In this example, the altitudes were entered automatically by the approach (or arrival) procedure but you can enter altitudes manually for the enroute portion of a flight plan. Figure 3 shows a flight plan from Tulsa to Wichita, through OKC city (left). We want to descend to 5000 nearing KOKC so we simply touch the (empty) altitude box next KOKC, which brings up the center screen with 3 choices (boxes to touch). The “type” box says At, but touching that lets you choose At or Above, At or Below, or Between. We chose At or Above, then touched the altitude box and entered 5000 ft on the screen that appeared (right).

Figure 3

Figure 3. Setting a VNAV altitude at an enroute waypoint.
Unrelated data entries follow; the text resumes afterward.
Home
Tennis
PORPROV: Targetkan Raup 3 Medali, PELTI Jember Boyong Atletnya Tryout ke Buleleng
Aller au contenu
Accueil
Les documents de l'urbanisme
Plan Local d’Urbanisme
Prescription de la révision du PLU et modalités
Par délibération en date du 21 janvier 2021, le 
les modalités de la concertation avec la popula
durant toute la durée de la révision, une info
Now, we can offset the descent waypoint from KOKC by touching the Along Track box, then selecting the miles before or after KOKC.You can also create an ATK waypoint this way without giving it a VNAV altitude. Next, at the bottom of the page you must touch the SAVE box (not shown) to create these choices in the flight plan. We chose a 5 nm offset before KOKC so the flight plan list in Figure 4 (left) shows a new inserted waypoint “KOKC – 5”. Note that there is a line under the altitude reflecting our At or Above choice. Choosing At or Below puts the line above the altitude. Looking at the map, you see a TOD before that descent point, and the ATK (along track) waypoint. Again, to couple this descent leg to the autopilot choose the VNAV mode before reaching TOD.

Figure 4

Figure 4. The addition of a descent waypoint to the flight plan (left) is shown 5 nm before KOKC. The map (right) shows the TOD and the along-track waypoint KOKC – 5.
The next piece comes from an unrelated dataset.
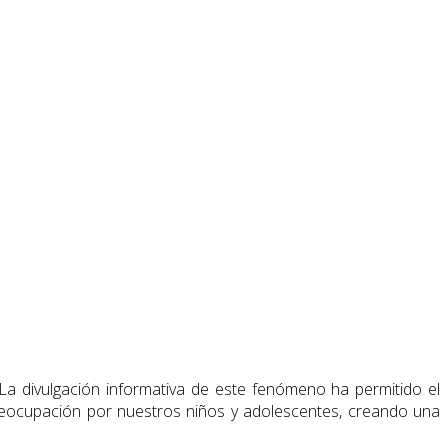
La divulgación informativa de este fenómeno ha permitido el
eocupación por nuestros niños y adolescentes, creando una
When creating a VNAV descent, the default angle is 3°, with a vertical speed corresponding to that angle and your airspeed. If you want to change that angle (or the VSI) go to your flight plan and choose Menu. Then, a new item on the menu is VNAV. Touch that tile and the VNAV profile plan comes up, with boxes including VS Target and Flight Path Angle. Touch either of these to change the default angle or VSI. Alternatively, if you want to reduce your rate of descent just slow down.  At a constant 3° angle your VSI (in feet per minute) is 4.6 times you true airspeed (in miles per hour), or 5.3 times your speed in knots.  This only changes the slope of the next VNAV waypoint; if there are multiple waypoints in your flight plan with VNAV altitudes, you need to change each of them well before its TOD, on the leg to that waypoint. There is also a box on this Profile page to enable VNAV. You must have VNAV Enabled to use the system. This can also be done from the Utilities Page; choose VNAV, then enable it from the page that comes up.
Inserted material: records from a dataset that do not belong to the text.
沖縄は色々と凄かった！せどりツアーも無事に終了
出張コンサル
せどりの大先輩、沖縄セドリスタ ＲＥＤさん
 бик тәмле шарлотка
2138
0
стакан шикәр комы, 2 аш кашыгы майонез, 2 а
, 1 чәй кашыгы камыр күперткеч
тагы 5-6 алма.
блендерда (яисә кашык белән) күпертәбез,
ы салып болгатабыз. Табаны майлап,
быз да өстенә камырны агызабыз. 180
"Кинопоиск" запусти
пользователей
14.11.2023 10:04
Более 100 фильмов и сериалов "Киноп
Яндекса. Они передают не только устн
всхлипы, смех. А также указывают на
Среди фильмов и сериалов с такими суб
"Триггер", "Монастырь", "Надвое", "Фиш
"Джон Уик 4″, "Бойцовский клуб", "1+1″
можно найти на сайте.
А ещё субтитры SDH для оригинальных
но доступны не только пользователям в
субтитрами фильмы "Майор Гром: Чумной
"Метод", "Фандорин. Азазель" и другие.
There are other additions to the v6.5 software besides the VNAV system, including the option for a QUERTY keyboard (your choice in the System – Setup page). There is also a shortcut to the airport info page in procedure headings, and ability to load the approach NAV frequency from the approach header. Finally, with this update Garmin has returned to their practice (pre v6.41) of adding approach legs after the destination, although they continue the practice initiated in v6.41 of now adding arrival legs before the destination and wiping out your last enroute flight leg.

But among these changes, the VNAV capability is the major one, although to see the VDI bar you must have a G5 or G500/600 (not and Aspen, for example). Also, to couple those sloped courses to an autopilot you must have the GFC 500/600.